Sophie tem uma irmã do casamento de seus pais, e quatro meias-irmãs do segundo casamento de seu pai, com idades entre 22 e 38 anos. Até o momento, ela foi a única das seis a se casar.

 

Você pode se sentir mais solitário num relacionamento que não está funcionando do que quando está solteiro, e muitas pessoas não percebem isso. Você pode desperdiçar a sua vida esperando pela pessoa certa, quando na verdade você é a pessoa certa

 

“Eu acho que a minha mãe gostaria que eu encontrasse um homem bom e fosse feliz, mas ela sabe, por experiência própria, que as coisas nem sempre funcionam desta maneira.

 

Apesar disso, se o casamento consigo mesmo não impede os relacionamentos com outras pessoas e não oferece benefícios legais, qual é o sentido de fazê-lo?

 

“Você pode se sentir mais solitário num relacionamento que não está funcionando do que quando está solteiro, e muitas pessoas não percebem isso,” explica Sophie. “Eu espero que ver o quão empoderador pode ser o casamento consigo mesmo, ajude a libertar as pessoas e ensinar que buscar a solidão é uma coisa boa.
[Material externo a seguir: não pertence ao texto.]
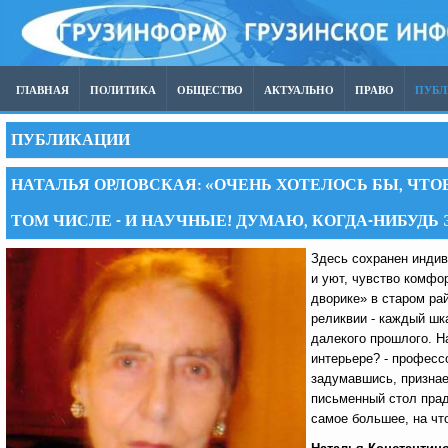
ГЛАВНАЯ
ПОЛИТИКА
ОБЩЕСТВО
АКТУАЛЬНО
ПРАВО
ПУБ
ПУБЛИКАЦИИ
НАТАЛЬЯ ОРЛОВСКАЯ: «ОЧЕНЬ ХОТЕЛОСЬ БЫ, ЧТО
ТОМ ЧИСЛЕ - И НАУЧНЫЕ! ДУМАЮ, КОГДА-НИБУДЬ
Здесь сохранен индив
и уют, чувство комфор
дворике» в старом ра
реликвии - каждый шк
далекого прошлого. На
интерьере? - професс
задумавшись, признае
письменный стол прад
самое большее, на чт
Você pode desperdiçar a sua vida esperando pela pessoa certa, quando na verdade você é a pessoa certa”.

 

Talvez a sologamia seja simplesmente o próximo passo inevitável da Geração Y, que já substituiu os marcos tradicionais da vida adulta, como a casa própria e uma carreira de sucesso, por viagens ao redor do mundo, profissões itinerantes e mudanças de um apartamento alugado para o outro. Nestes casamentos modernos – assim como em quase tudo – a única constante parece ser o próprio indivíduo.